WASHINGTON (AP) _ On the second day of a hunger strike to seek information about her missing Guatemalan husband, an American lawyer outlined steps Monday that the U.S. government could take to pressure Guatemalan authorities.

Jennifer Harbury, 43, resumed her fast on Sunday in front of the White House, four months after suspending a similar protest in Guatemala. She believes her husband, a Guatemalan guerrilla fighter who disappeared after a March 1992 firefight with an Army unit, may still be alive.

On Friday, the State Department announced that it was suspending U.S. training for Guatemalan military officers because of a lack of progress in a number of human rights cases, including the one involving Harbury's husband, Efrain Bamaca Velasquez.

The State Department believes Bamaca was taken into custody after the firefight and died shortly thereafter.

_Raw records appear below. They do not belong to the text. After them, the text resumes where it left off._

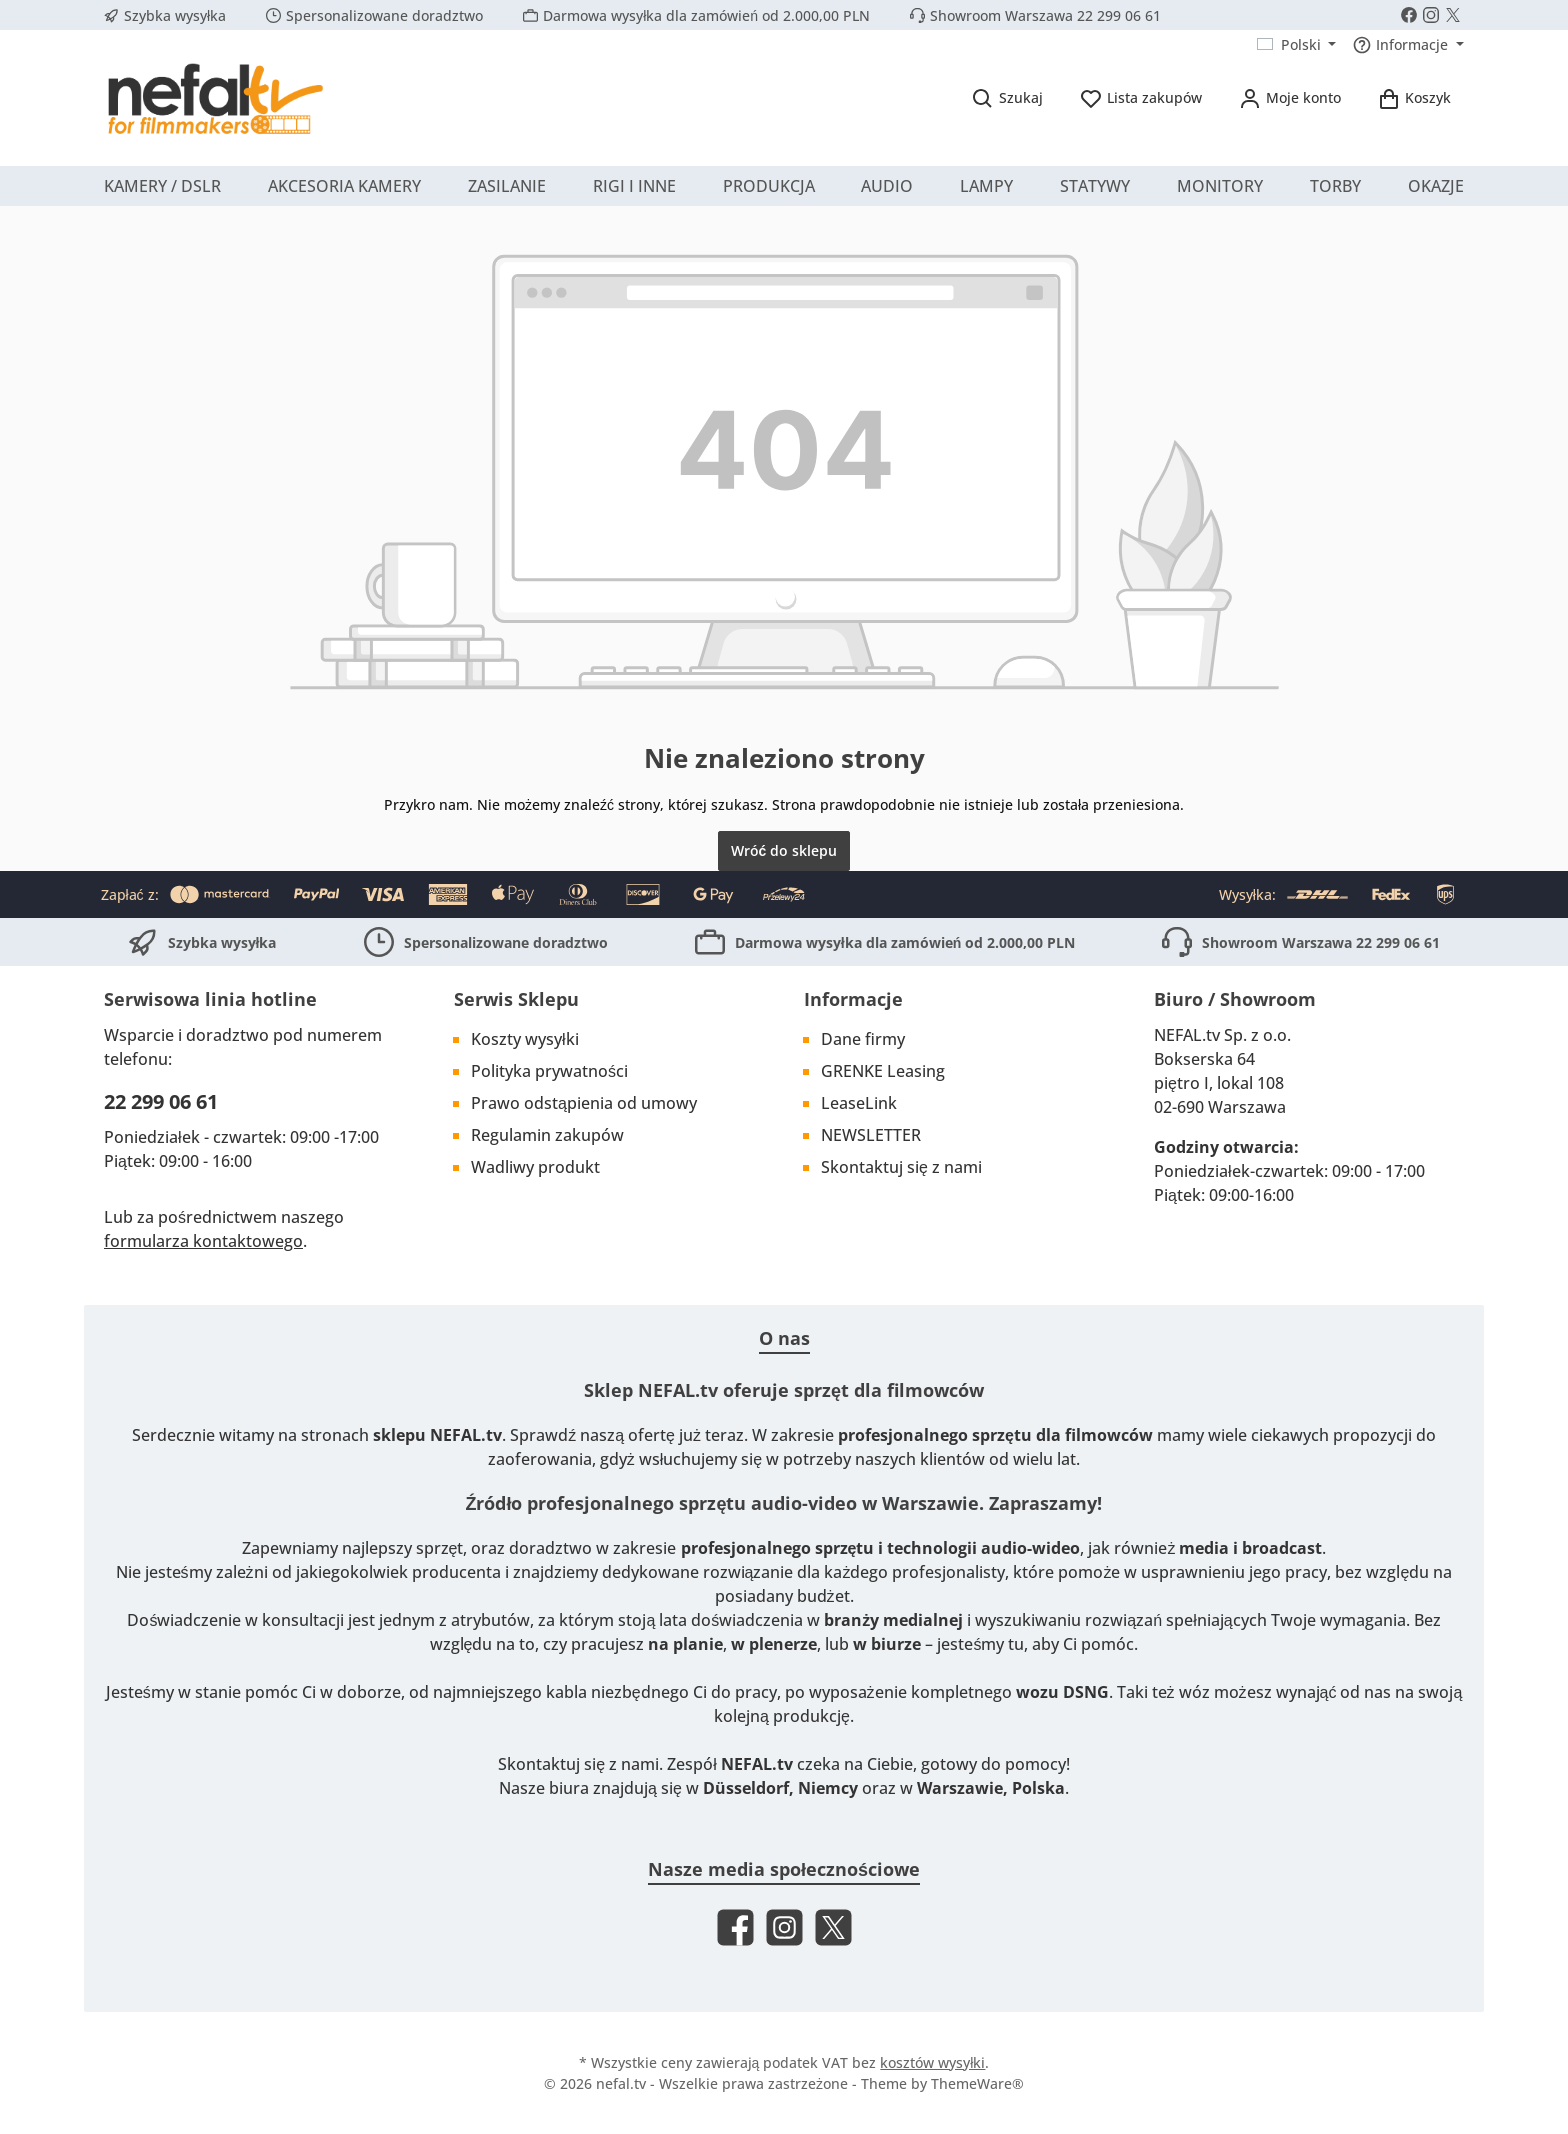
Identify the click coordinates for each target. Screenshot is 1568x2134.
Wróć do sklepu (784, 850)
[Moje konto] (1289, 97)
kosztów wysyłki (932, 2062)
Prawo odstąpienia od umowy (584, 1103)
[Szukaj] (1007, 97)
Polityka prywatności (549, 1071)
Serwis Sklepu (516, 999)
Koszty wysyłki (525, 1039)
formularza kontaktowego (203, 1241)
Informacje (853, 999)
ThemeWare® (977, 2083)
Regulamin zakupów (547, 1135)
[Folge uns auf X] (1453, 15)
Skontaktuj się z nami (901, 1167)
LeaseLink (859, 1103)
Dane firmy (863, 1039)
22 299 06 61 (161, 1101)
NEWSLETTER (871, 1135)
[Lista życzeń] (1140, 97)
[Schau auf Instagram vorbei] (1431, 15)
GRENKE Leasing (883, 1071)
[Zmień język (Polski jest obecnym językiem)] (1297, 45)
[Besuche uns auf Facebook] (1409, 15)
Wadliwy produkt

It has called on the Guatemalan government to provide a full accounting on his fate.

Harbury welcomed the Friday announcement but said in a statement her hunger strike will continue until the U.S. government has taken adequate steps to pressure Guatemalan authorities.

Among other measures, Harbury recommended the withdrawal from Guatemala of U.S. National Guardsmen who are engaged in what the State Department described as a humanitarian assistance program. She also urged the extradition of Guatemalan military officers alleged to engage in drug trafficking.

In addition, Harbury suggested the United States cancel all visas belonging to the Guatemalan military, suspend certain trade benefits and recall the U.S. ambassador.